Application of seismo-mechanical stress in attenuation of in vitro induced abnormalities in Scaevola taccada (Gaertn.) Roxb.

Abstract

Abstract Seismic stress interplayed in the alleviation of in vitro induced morphometric and biochemical disorders and effective acclimatization of plantlets of Scaevola taccada. The in vitro regenerated plantlets (through somatic embryogenesis) were subjected to various levels of seismo-mechanical agitations in the present study. The stress treatment at 100 rpm for 8 min increased the rate of shoot proliferation (43.3 shoots with 7.9 cm length), leaf area (2.0 cm × 1.4 cm), rhizogenesis (22.0 roots with 4.6 cm length), and plantlet biomass (480.0 mg fresh weight) as compared with the control (untreated) plantlets. Seismic stress also increased the level of photosynthetic pigments (chlorophyll a, b and carotenoids), total soluble sugars (TSS), total reducing sugars (TRS), and free amino acids (free AA) contents in the somatic embryo-derived plantlets.

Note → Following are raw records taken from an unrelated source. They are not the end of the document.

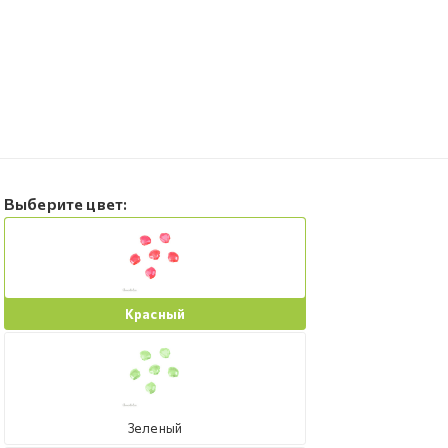
Выберите цвет:
Красный
Зеленый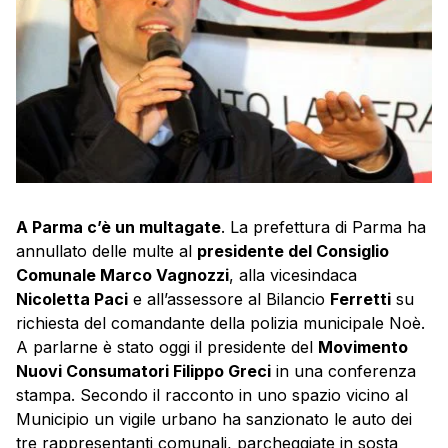
A Parma c’è un multagate
. La prefettura di Parma ha
annullato delle multe al
presidente del Consiglio
Comunale Marco Vagnozzi
, alla vicesindaca
Nicoletta Paci
e all’assessore al Bilancio
Ferretti
su
richiesta del comandante della polizia municipale Noè.
A parlarne è stato oggi il presidente del
Movimento
Nuovi Consumatori Filippo Greci
in una conferenza
stampa. Secondo il racconto in uno spazio vicino al
Municipio un vigile urbano ha sanzionato le auto dei
tre rappresentanti comunali, parcheggiate in sosta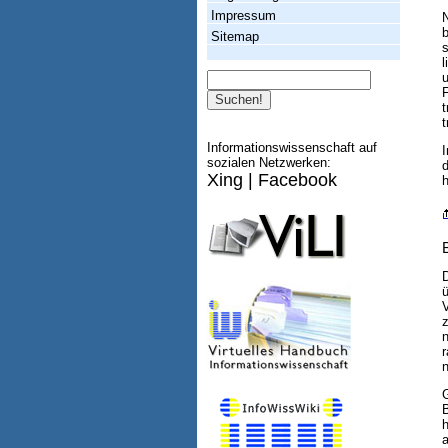
Impressum
N
Sitemap
l
Suche
u
F
t
t
Informationswissenschaft auf
I
sozialen Netzwerken:
Xing
|
Facebook
h
ü
z
r
G
a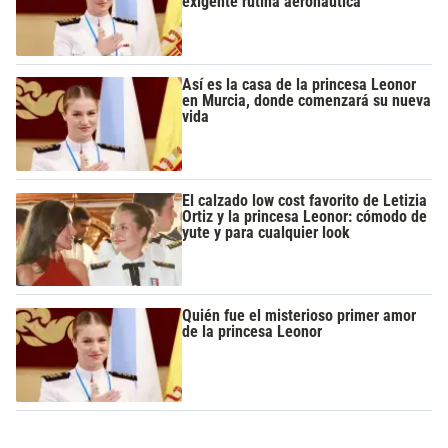
exigente rutina aeronáutica
Así es la casa de la princesa Leonor
en Murcia, donde comenzará su nueva
vida
El calzado low cost favorito de Letizia
Ortiz y la princesa Leonor: cómodo de
yute y para cualquier look
Quién fue el misterioso primer amor
de la princesa Leonor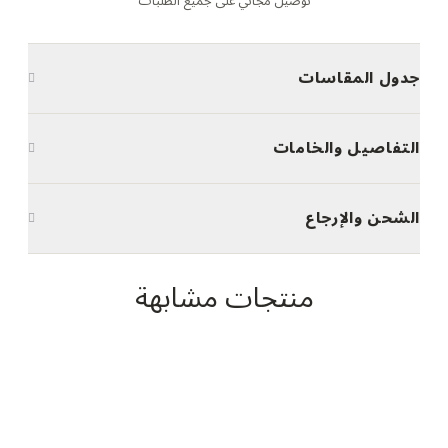
توصيل مجاني على جميع الطلبات
جدول المقاسات
التفاصيل والخامات
الشحن والإرجاع
منتجات مشابهة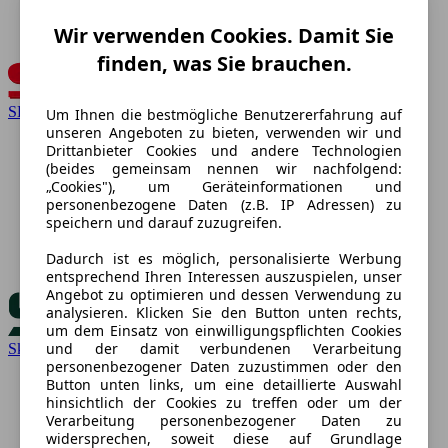
Wir verwenden Cookies. Damit Sie
finden, was Sie brauchen.
SEAT
Um Ihnen die bestmögliche Benutzererfahrung auf
unseren Angeboten zu bieten, verwenden wir und
Drittanbieter Cookies und andere Technologien
(beides gemeinsam nennen wir nachfolgend:
„Cookies"), um Geräteinformationen und
personenbezogene Daten (z.B. IP Adressen) zu
speichern und darauf zuzugreifen.
Dadurch ist es möglich, personalisierte Werbung
entsprechend Ihren Interessen auszuspielen, unser
Angebot zu optimieren und dessen Verwendung zu
analysieren. Klicken Sie den Button unten rechts,
um dem Einsatz von einwilligungspflichten Cookies
und der damit verbundenen Verarbeitung
Skoda
personenbezogener Daten zuzustimmen oder den
Button unten links, um eine detaillierte Auswahl
hinsichtlich der Cookies zu treffen oder um der
Verarbeitung personenbezogener Daten zu
widersprechen, soweit diese auf Grundlage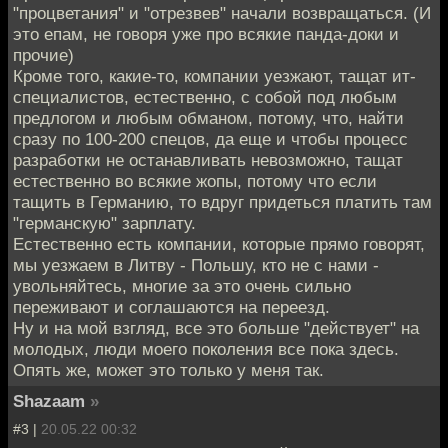
"процветания" и "отрезвев" начали возвращаться. (И
это епам, не говоря уже про всякие панда-доки и
прочие)
Кроме того, какие-то, компании уезжают, тащат ит-
специалистов, естественно, с собой под любым
предлогом и любым обманом, потому, что, найти
сразу по 100-200 спецов, да еще и чтобы процесс
разработки не останавливать невозможно, тащат
естественно во всякие жопы, потому что если
тащить в Германию, то вдруг придеться платить там
"германскую" зарплату.
Естественно есть компании, которые прямо говорят,
мы уезжаем в Литву - Польшу, кто не с нами -
увольняйтесь, многие за это очень сильно
переживают и соглашаются на переезд.
Ну и на мой взгляд, все это больше "действует" на
молодых, люди моего поколения все пока здесь.
Опять же, может это только у меня так.
Shazaam
»
#3 |
20.05.22 00:32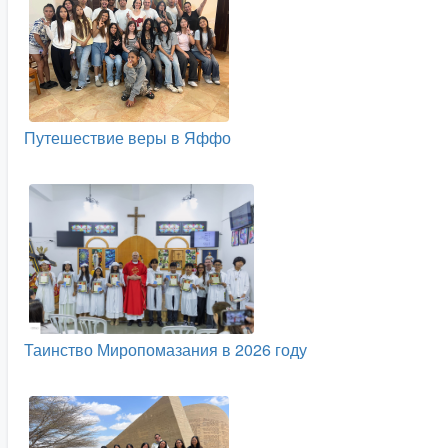
Путешествие веры в Яффо
Таинство Миропомазания в 2026 году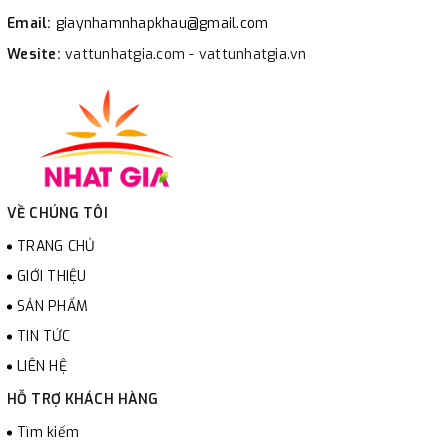
Email:
giaynhamnhapkhau@gmail.com
Wesite:
vattunhatgia.com - vattunhatgia.vn
VỀ CHÚNG TÔI
TRANG CHỦ
GIỚI THIỆU
SẢN PHẨM
TIN TỨC
LIÊN HỆ
HỖ TRỢ KHÁCH HÀNG
Tìm kiếm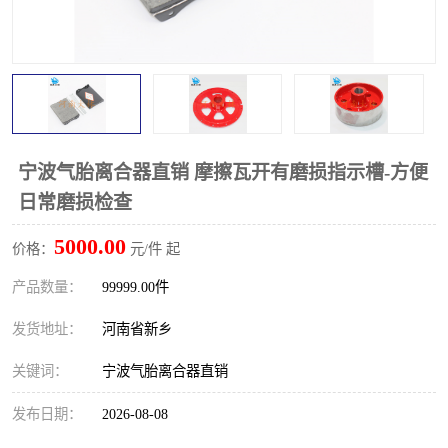
PTO离合器
联轴器
橡胶件
液力端配件
宁波气胎离合器直销 摩擦瓦开有磨损指示槽-方便
日常磨损检查
5000.00
价格：
元/件 起
产品数量：
99999.00件
发货地址：
河南省新乡
关键词：
宁波气胎离合器直销
发布日期：
2026-08-08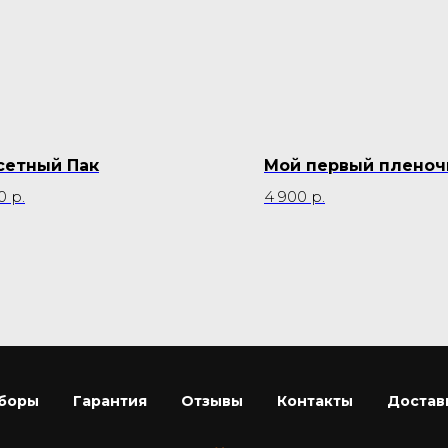
сетный Пак
Мой первый плено
0
р.
4 900
р.
боры
Гарантия
Отзывы
Контакты
Достав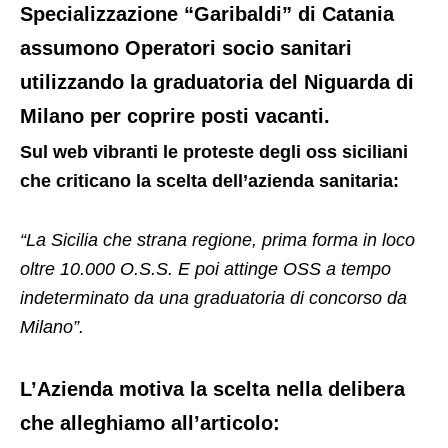
Specializzazione “Garibaldi” di Catania
assumono Operatori socio sanitari
utilizzando la graduatoria del Niguarda di
Milano per coprire posti vacanti.
Sul web vibranti le proteste degli oss siciliani
che criticano la scelta dell’azienda sanitaria:
“La Sicilia che strana regione, prima forma in loco
oltre 10.000 O.S.S. E poi attinge OSS a tempo
indeterminato da una graduatoria di concorso da
Milano”.
L’Azienda motiva la scelta nella delibera
che alleghiamo all’articolo: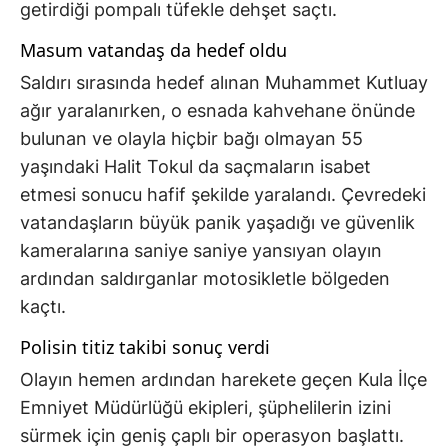
getirdiği pompalı tüfekle dehşet saçtı.
Masum vatandaş da hedef oldu
Saldırı sırasında hedef alınan Muhammet Kutluay
ağır yaralanırken, o esnada kahvehane önünde
bulunan ve olayla hiçbir bağı olmayan 55
yaşındaki Halit Tokul da saçmaların isabet
etmesi sonucu hafif şekilde yaralandı. Çevredeki
vatandaşların büyük panik yaşadığı ve güvenlik
kameralarına saniye saniye yansıyan olayın
ardından saldırganlar motosikletle bölgeden
kaçtı.
Polisin titiz takibi sonuç verdi
Olayın hemen ardından harekete geçen Kula İlçe
Emniyet Müdürlüğü ekipleri, şüphelilerin izini
sürmek için geniş çaplı bir operasyon başlattı.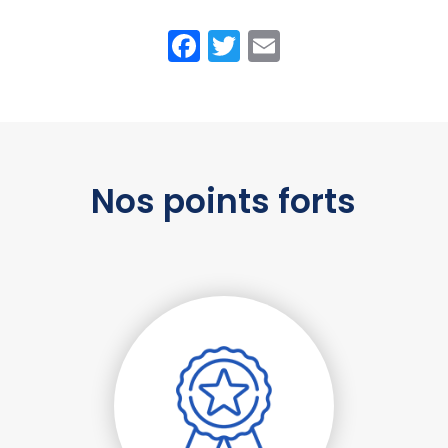
Facebook
Twitter
Email
Nos points forts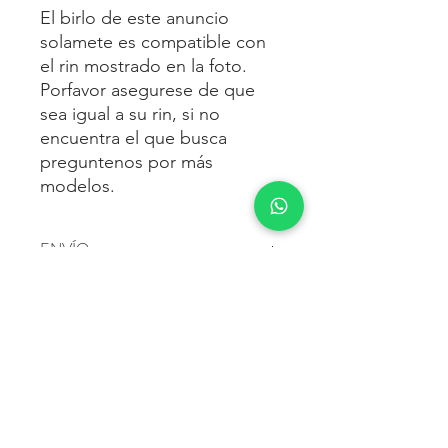
El birlo de este anuncio
solamete es compatible con
el rin mostrado en la foto.
Porfavor asegurese de que
sea igual a su rin, si no
encuentra el que busca
preguntenos por más
modelos.
ENVÍO
Envío gratis
a toda la república
FORMAS DE PAGO
mexicana.
Reciba sus birlos al siguiente día hábil
Para pagar agrega al carrito y luego
FACTURACIÓN E IMPUESTOS
o 2 días hábiles como máximo.
procede con la compra.
Enviamos por:
DHL, FEDEX,
Te dará las siguientes opciones
ESTAFETA, REDPACK.
Los precios mostrados incluyen IVA.
POLÍTICA DE DEVOLUCIÓN.
1.- Depósito o transferencia.
Para esto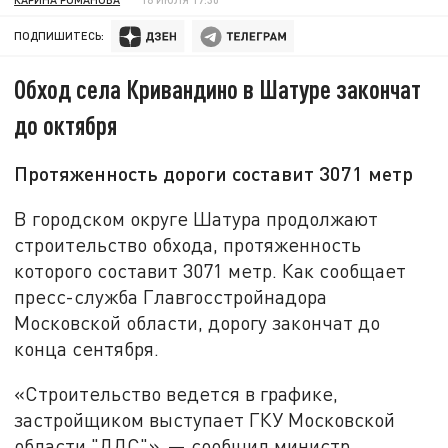
ПОДПИШИТЕСЬ:
Обход села Кривандино в Шатуре закончат
до октября
Протяженность дороги составит 3071 метр
В городском округе Шатура продолжают
строительство обхода, протяженность
которого составит 3071 метр. Как сообщает
пресс-служба Главгосстройнадора
Московской области, дорогу закончат до
конца сентября.
«Строительство ведется в графике,
застройщиком выступает ГКУ Московской
области "ДДС"», — сообщил министр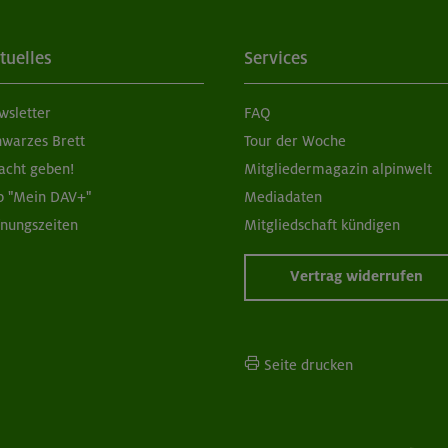
tuelles
Services
wsletter
FAQ
hwarzes Brett
Tour der Woche
acht geben!
Mitgliedermagazin alpinwelt
p "Mein DAV+"
Mediadaten
fnungszeiten
Mitgliedschaft kündigen
Vertrag widerrufen
Seite drucken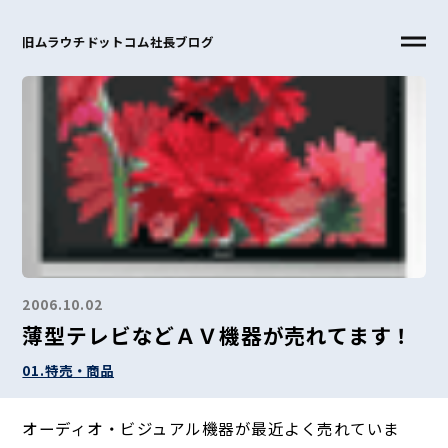
旧ムラウチドットコム社長ブログ
2006.10.02
薄型テレビなどＡＶ機器が売れてます！
01.特売・商品
オーディオ・ビジュアル機器が最近よく売れていま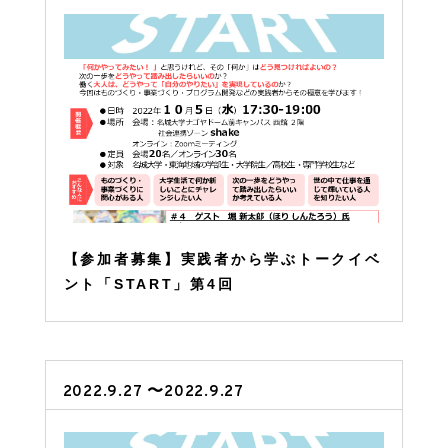
【参加者募集】実践者から学ぶトークイベ
ント「START」第4回
2022.9.27 〜2022.9.27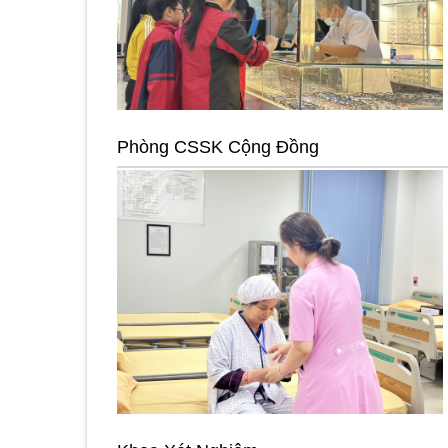
Phòng CSSK Cộng Đồng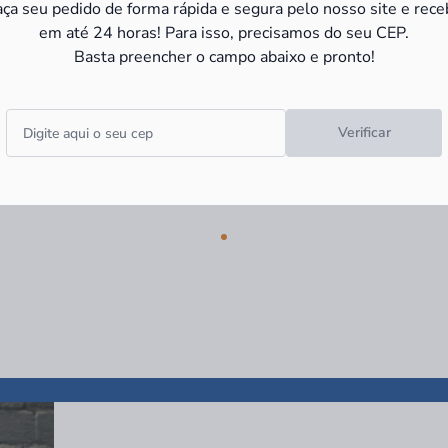
-14%
aça seu pedido de forma rápida e segura pelo nosso site e rece
ros
em até 24 horas! Para isso, precisamos do seu CEP.
Basta preencher o campo abaixo e pronto!
Verificar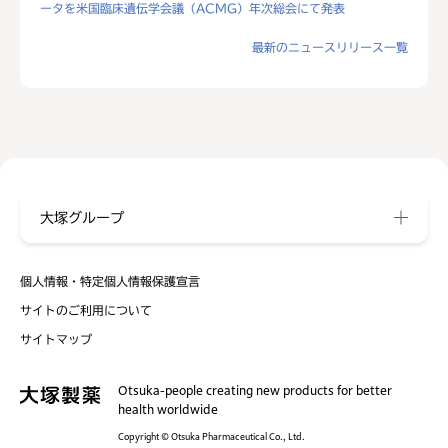
ータを米国臨床遺伝学会議（ACMG）年次総会にて発表
最新のニュースリリース一覧
大塚グループ
個人情報・特定個人情報保護宣言
サイトのご利用について
サイトマップ
Otsuka-people creating new products for better
health worldwide
Copyright © Otsuka Pharmaceutical Co., Ltd.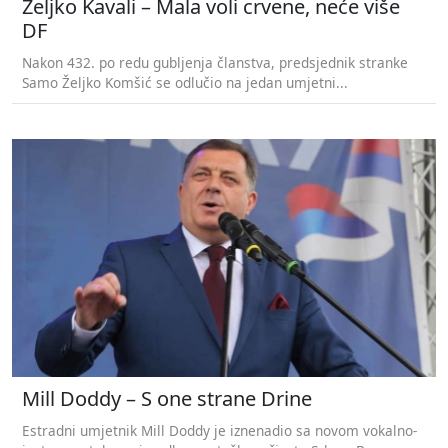
Željko Kavali – Mala voli crvene, neće više
DF
Nakon 432. po redu gubljenja članstva, predsjednik stranke
Samo Željko Komšić se odlučio na jedan umjetni...
Mill Doddy – S one strane Drine
Estradni umjetnik Mill Doddy je iznenadio sa novom vokalno-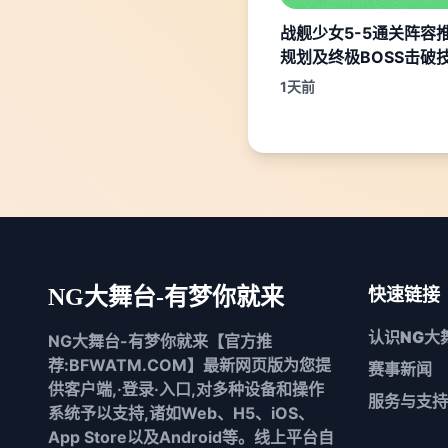
战舰少女5-5通关阵容
规划及终极BOSS击破
1天前
NG大舞台-有梦你就来
快速链接
认识
NG大
NG大舞台-有梦你就来【官方推
荐:BFWATM.COM】最新网页版为您提
赛事新闻
供客户端,·登录·入口,对多种设备和操作
服务与支持
系统予以支持,诸如Web、H5、iOS、
App Store以及Android等。线上平台自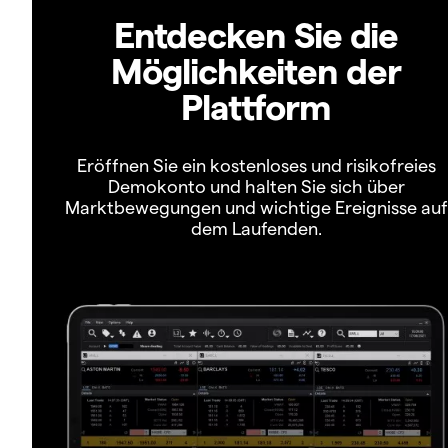
Entdecken Sie die
Möglichkeiten der
Plattform
Eröffnen Sie ein kostenloses und risikofreies
Demokonto und halten Sie sich über
Marktbewegungen und wichtige Ereignisse auf
dem Laufenden.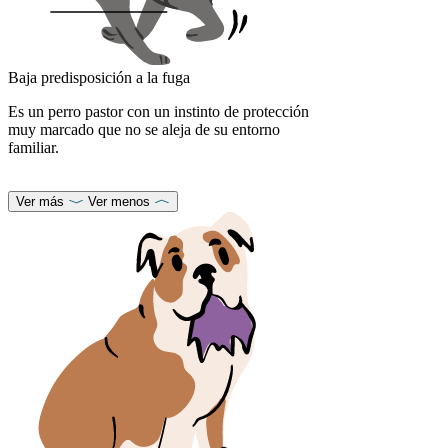
Baja predisposición a la fuga
Es un perro pastor con un instinto de protección
muy marcado que no se aleja de su entorno
familiar.
Ver más
Ver menos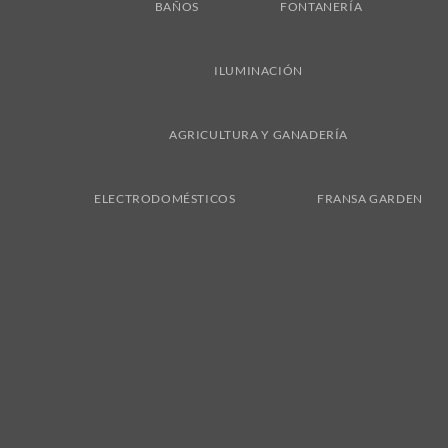
BAÑOS
FONTANERÍA
ILUMINACIÓN
AGRICULTURA Y GANADERÍA
ELECTRODOMÉSTICOS
FRANSA GARDEN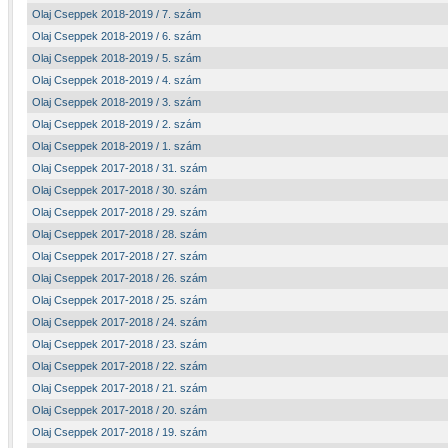
Olaj Cseppek 2018-2019 / 7. szám
Olaj Cseppek 2018-2019 / 6. szám
Olaj Cseppek 2018-2019 / 5. szám
Olaj Cseppek 2018-2019 / 4. szám
Olaj Cseppek 2018-2019 / 3. szám
Olaj Cseppek 2018-2019 / 2. szám
Olaj Cseppek 2018-2019 / 1. szám
Olaj Cseppek 2017-2018 / 31. szám
Olaj Cseppek 2017-2018 / 30. szám
Olaj Cseppek 2017-2018 / 29. szám
Olaj Cseppek 2017-2018 / 28. szám
Olaj Cseppek 2017-2018 / 27. szám
Olaj Cseppek 2017-2018 / 26. szám
Olaj Cseppek 2017-2018 / 25. szám
Olaj Cseppek 2017-2018 / 24. szám
Olaj Cseppek 2017-2018 / 23. szám
Olaj Cseppek 2017-2018 / 22. szám
Olaj Cseppek 2017-2018 / 21. szám
Olaj Cseppek 2017-2018 / 20. szám
Olaj Cseppek 2017-2018 / 19. szám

The deliberate seismic stress treatment for 4 wk significantly alleviated the in vitro induced morphological and biochemical aberrations to cope with the stress environment. Additionally, the treated plantlets responded better in acclimatization procedures with increased growth, yield, and survival rate (100%). The start codon targeted (SCoT) polymorphism analysis revealed that the plantlets regenerated through the seismo-mechanical stimulation exhibited genetic homogeneity with the mother plant.